As a national brand football once had only corruption to contend with in Cameroon. But there’s another that has been warming up in the wings, working its way to top rung, virtually unnoticed. It is a game called Chop-and-change, and the star player is none other than President Biya himself. Some say it is a mind game. No gainsaying that. What with the way he narcotizes us with it, beginning with the dizzying speed. Some others call it the chair dance, and I think that’s nearer home. Now, don’t say you don’t know what it is. It is an enjoyable party game. Chairs in a circle, dancers in the middle, dancing. Each time the music stops the dancers return to the chairs. But the number of chairs keeps reducing and each time a dancer cannot find a seat to return to, the dance ends for him/her.
I was in a Nairobi airport lounge, waiting to take a Mbanga Pongo back home from a ramble that took me halfway across the world (more about that next time). Somebody I did not know spotted this rambling face that has the misfortune of not going unnoticed anywhere, and no sooner were we done with the one-sided self-introduction that he whipped a piece of paper our of his diplomatic briefcase. It was the result of the latest lap of the chair dance. I noticed that my brother the Bird had survived as the top dancer, flanked by an outsider from Beauregard country and a Nkassang who now joins the big jester Cavalier.

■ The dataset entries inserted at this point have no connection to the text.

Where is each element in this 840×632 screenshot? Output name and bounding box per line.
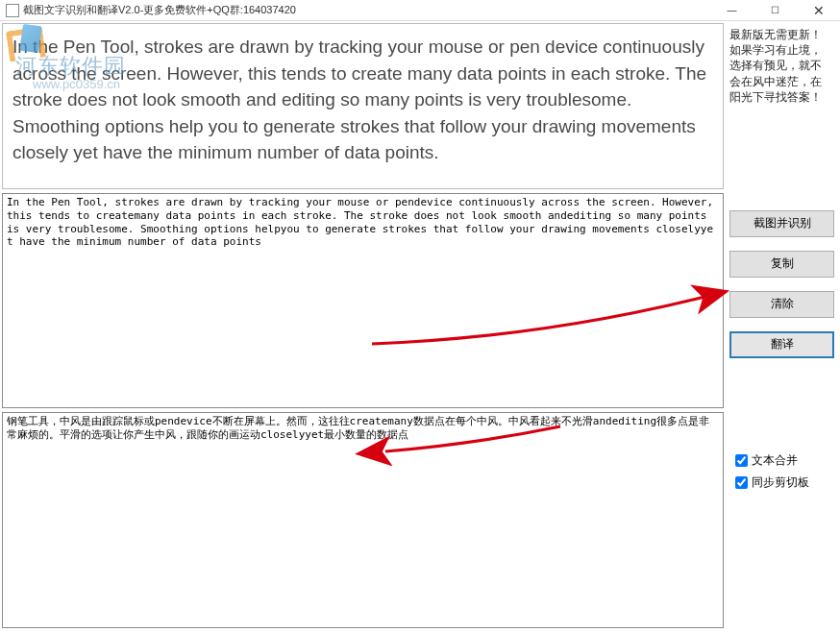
clear-button[interactable]: 清除 xyxy=(729,291,834,318)
window-controls: — ☐ ✕ xyxy=(710,0,840,21)
info-text: 最新版无需更新！ 如果学习有止境， 选择有预见，就不 会在风中迷茫，在 阳光下寻… xyxy=(729,27,834,105)
translation-text[interactable]: 钢笔工具，中风是由跟踪鼠标或pendevice不断在屏幕上。然而，这往往crea… xyxy=(7,415,719,443)
ocr-text[interactable]: In the Pen Tool, strokes are drawn by tr… xyxy=(7,196,719,249)
app-icon xyxy=(6,4,19,17)
window-title: 截图文字识别和翻译V2.0-更多免费软件+QQ群:164037420 xyxy=(23,3,296,17)
copy-button[interactable]: 复制 xyxy=(729,251,834,278)
ocr-result-area[interactable]: In the Pen Tool, strokes are drawn by tr… xyxy=(2,193,724,408)
source-text: In the Pen Tool, strokes are drawn by tr… xyxy=(12,34,711,166)
merge-text-label: 文本合并 xyxy=(752,452,798,469)
right-sidebar: 最新版无需更新！ 如果学习有止境， 选择有预见，就不 会在风中迷茫，在 阳光下寻… xyxy=(726,21,840,632)
translation-result-area[interactable]: 钢笔工具，中风是由跟踪鼠标或pendevice不断在屏幕上。然而，这往往crea… xyxy=(2,412,724,628)
minimize-button[interactable]: — xyxy=(710,0,754,21)
titlebar: 截图文字识别和翻译V2.0-更多免费软件+QQ群:164037420 — ☐ ✕ xyxy=(0,0,840,21)
source-image-area: In the Pen Tool, strokes are drawn by tr… xyxy=(2,23,724,189)
translate-button[interactable]: 翻译 xyxy=(729,331,834,358)
merge-text-checkbox[interactable]: 文本合并 xyxy=(735,452,834,469)
left-column: In the Pen Tool, strokes are drawn by tr… xyxy=(0,21,726,632)
sync-clipboard-checkbox[interactable]: 同步剪切板 xyxy=(735,474,834,491)
close-button[interactable]: ✕ xyxy=(797,0,840,21)
capture-recognize-button[interactable]: 截图并识别 xyxy=(729,210,834,237)
merge-text-input[interactable] xyxy=(735,454,748,467)
sync-clipboard-label: 同步剪切板 xyxy=(752,474,809,491)
maximize-button[interactable]: ☐ xyxy=(754,0,797,21)
sync-clipboard-input[interactable] xyxy=(735,476,748,489)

True to his diplomatic calling, my chat mate was quite poker-faced about the fact that, of all hopefuls, - the shipman, the Chiefs’ man, the Midman etc, with all what they threw into the bargain - the only chair left on the dance floor for his native Abakwa was taken by a most unexpected, new dancer – one who seems to have been trained in Mutengene (for those who know the track record of this famous townlet).
Well I mentioned the dizzying speed with which the chairs change. In fact the chairs themselves hardly get to know the pair of buttocks occupying them. Are you wondering why it goes so fast? Or trying to understand the elimination principle? You must be a candidate for a migraine. Not that there is no logic to the chopping and changing. Nothing to do with dancing well – because dancing well is itself defined by the most subjective criteria dictate executive privilege and informed by ethnic and personal survivalism.
So you can dance like a bull in a china shop for all anyone cares, if you don’t rock the boat, you will see many chairs. The last thing to do is dance well enough to attract applause from the audience. You will not see the next chair. Anyone else drawing applause makes the changer of the chairs have butterflies in his stomach. Remember his buttocks are glued to his own chair. He need not, dare not stand up to dance. You never know. So what happened to the Blessed Virgin’s personal disciple? What would his son say, after all the sacrifice he made for the other son?
Well, all this reminds one of what Ndongmo is quoted as saying to Ahidjo. Changing chairs while others dance may be fun, but what if the sky stops the music?